FEC Won't Ease Limits on Interest Groups

| August 30, 2006 | Reply

The First Amendment to the Constitution of the United States is perhaps the most clearly-written legal document I’ve ever seen. Here’s what it says:

Congress shall make no law respecting an establishment of religion, or prohibiting the free exercise thereof; or abridging the freedom of speech, or of the press; or the right of the people peaceably to assemble, and to petition the Government for a redress of grievances.

I want you to note the emphasized part. Then read this story.

WASHINGTON — Federal election regulators refused to ease limits on political advertising Tuesday, blocking an effort to let interest groups run radio and television ads mentioning elected officials within weeks of an election.

The Federal Election Commission voted 3-3 on a proposal that would have allowed such ads as long as they addressed public policy issues and did not promote, support, oppose or attack a sitting member of Congress. Supporters of the change said they wanted to strike a balance between campaign ad restrictions and constitutional free speech guarantees.
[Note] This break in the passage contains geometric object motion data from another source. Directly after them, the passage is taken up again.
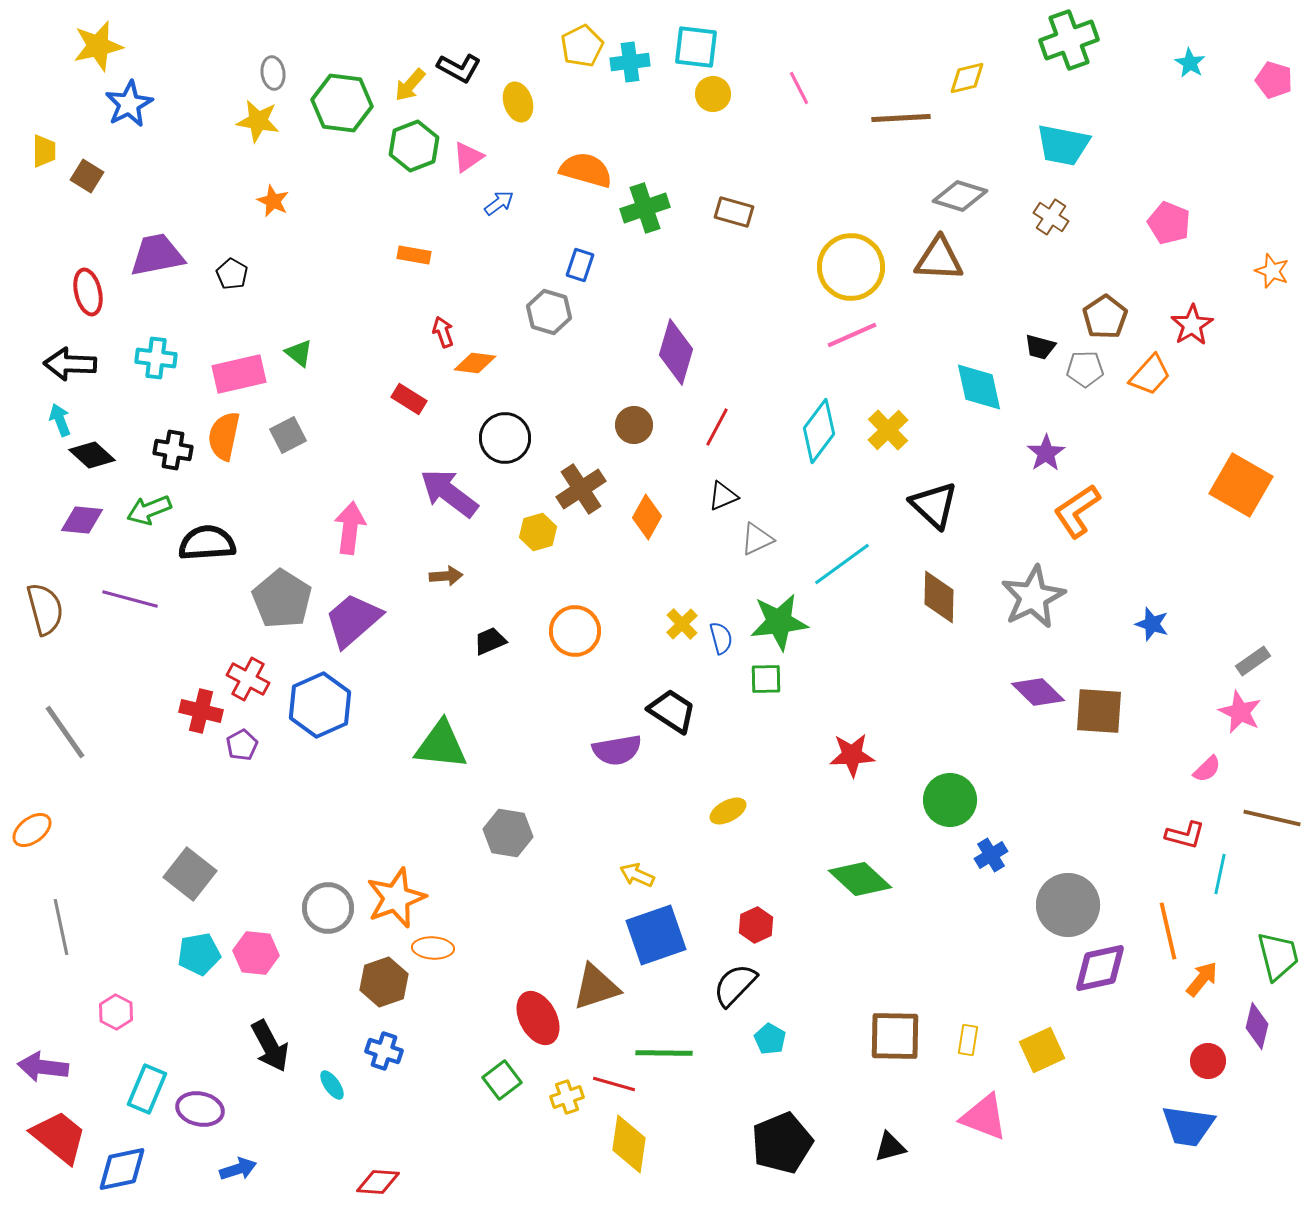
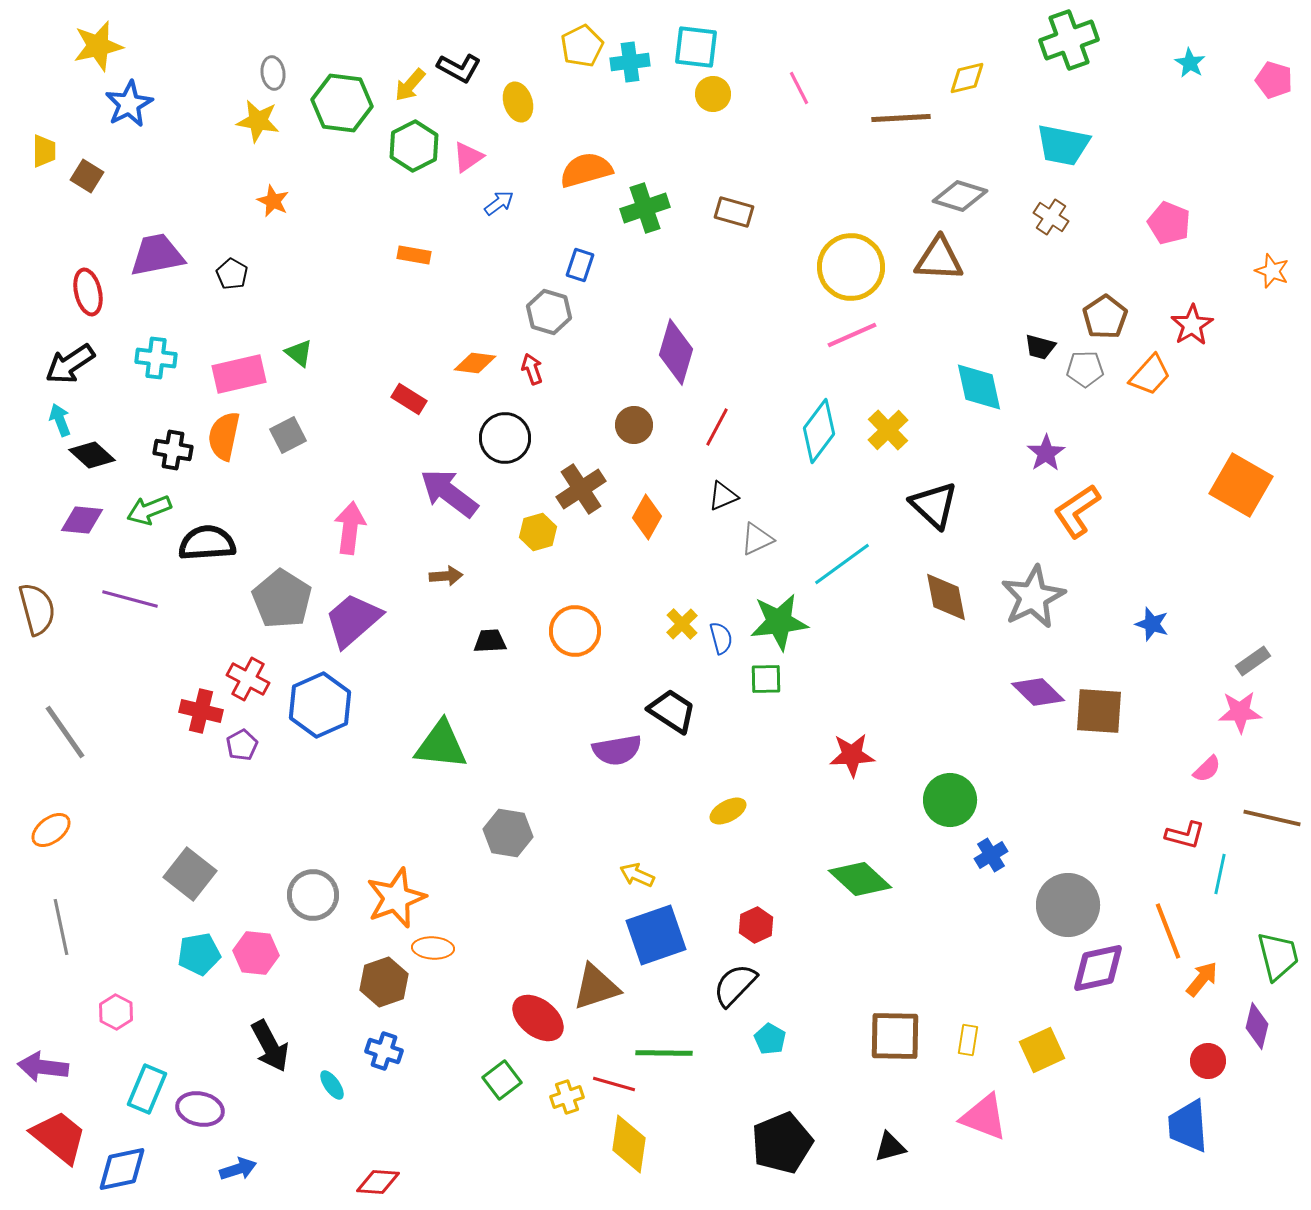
green hexagon at (414, 146): rotated 6 degrees counterclockwise
orange semicircle at (586, 170): rotated 32 degrees counterclockwise
red arrow at (443, 332): moved 89 px right, 37 px down
black arrow at (70, 364): rotated 36 degrees counterclockwise
brown diamond at (939, 597): moved 7 px right; rotated 12 degrees counterclockwise
brown semicircle at (45, 609): moved 8 px left
black trapezoid at (490, 641): rotated 20 degrees clockwise
pink star at (1240, 712): rotated 27 degrees counterclockwise
orange ellipse at (32, 830): moved 19 px right
gray circle at (328, 908): moved 15 px left, 13 px up
orange line at (1168, 931): rotated 8 degrees counterclockwise
purple diamond at (1100, 968): moved 2 px left
red ellipse at (538, 1018): rotated 24 degrees counterclockwise
blue trapezoid at (1188, 1126): rotated 78 degrees clockwise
The supporters of the change are wrong here. There is no “balancing” that needs to be done. This issue is a very simple one. The Supreme Court has recognized in case after case after case that speech extends not only to what comes out of your mouth or what you put in print but also to the money you decide to spend on speech as well. In other words, spending money for a newspaper advertisement is protected speech as surely as orating in a park, giving out handbills, or selling a porno magazine.

That, apparently, is not true when it comes to the speech most valued by the founding fathers – political speech. Congress passed a law in 2002 that specifically prohibited you from airing a political advertisement a certain amount of time before an election. Congress (aided by the Supreme Court) agreed that your speech should indeed be free, except if you decide to use the media to speak out against an incumbent politician at a time when the ad would be the most effective.

I mentioned that this abridgement was aided by the Supreme Court, and I should explain that. The Court ruled, in a split decision, that money used to buy political advertising was a corrputing influence on politics despite not finding a single example where that was true. The court assumed it was true even though the government, which argued to keep the law, could not provide a single example where it had ever been true. Don’t believe me? Read the decision for yourself.

There are a couple things in the article I linked that I think deserve some attention. First is the headline, which reads “FEC Won’t Ease Limits on Interest Groups”. Guess what? This law has nothing to do with “interest groups”. It has everything to do with you. The Post believes that it can rile you up by making you think that some folks out there want those nasty special interest groups to run roughshod all over the airwaves, and that’s simply not true. What the FEC did was to tell you that you have no right whatsoever to gather your friends, pool your money, and run an advertisement on local television for or against an issue or politician with which you disagree unless you do it in a way that they find palatable. What the FEC did was to tell you that the First Amendment does not actually apply to you because some politicians decided that their job security means more than a Constitutional right that you own.

Here’s a quote that sums up the law’s supporters pretty well.

Critics, including the congressional authors of the 2002 law, argued that clever ad writers could still use those limitations to promote or criticize a candidate for office.

“Creating a loophole for sham ‘issue ads’ designed to attack candidates is a clear violation of the current law,” said Rep. Martin Meehan, D-Mass. Meehan helped write the 2002 campaign finance law with Rep. Christopher Shays, R-Conn., and Sens. John McCain, R-Ariz., and Russ Feingold, D-Wis.

Of course, it would be a bad thing for clever citizens to take advantages of the rights granted to them over 200 years ago. Of course, the cleverness of the citizenry must be muzzled.

Here’s why it’s even more relevant today. One of the men who wrote the law that took away a critical part of your First Amendment rights will be running for President. He is likely to be the immediate Republican front-runner and part of what he will try to sell you will be his “straight-shooting” reputation.

His name is John McCain and he is no fan of your ability to speak or spend freely. In fact, he doesn’t think very highly of the First Amendment:

I work in Washington and I know that money corrupts. And I and a lot of other people were trying to stop that corruption. Obviously, from what we’ve been seeing lately, we didn’t complete the job. But I would rather have a clean government than one where quote First Amendment rights are being respected that has become corrupt. If I had my choice, I’d rather have the clean government.

The problem is that John McCain actually believes he has the choice. He honestly believes that the battle is between “quote First Amendment rights” and his idea of clean government. In that battle, he is crystal-clear about where he stands.

Having drawn that line, and having defended that line in court, the media, and through the FEC, John McCain has proven himself wholy unfit to be the President of the United States.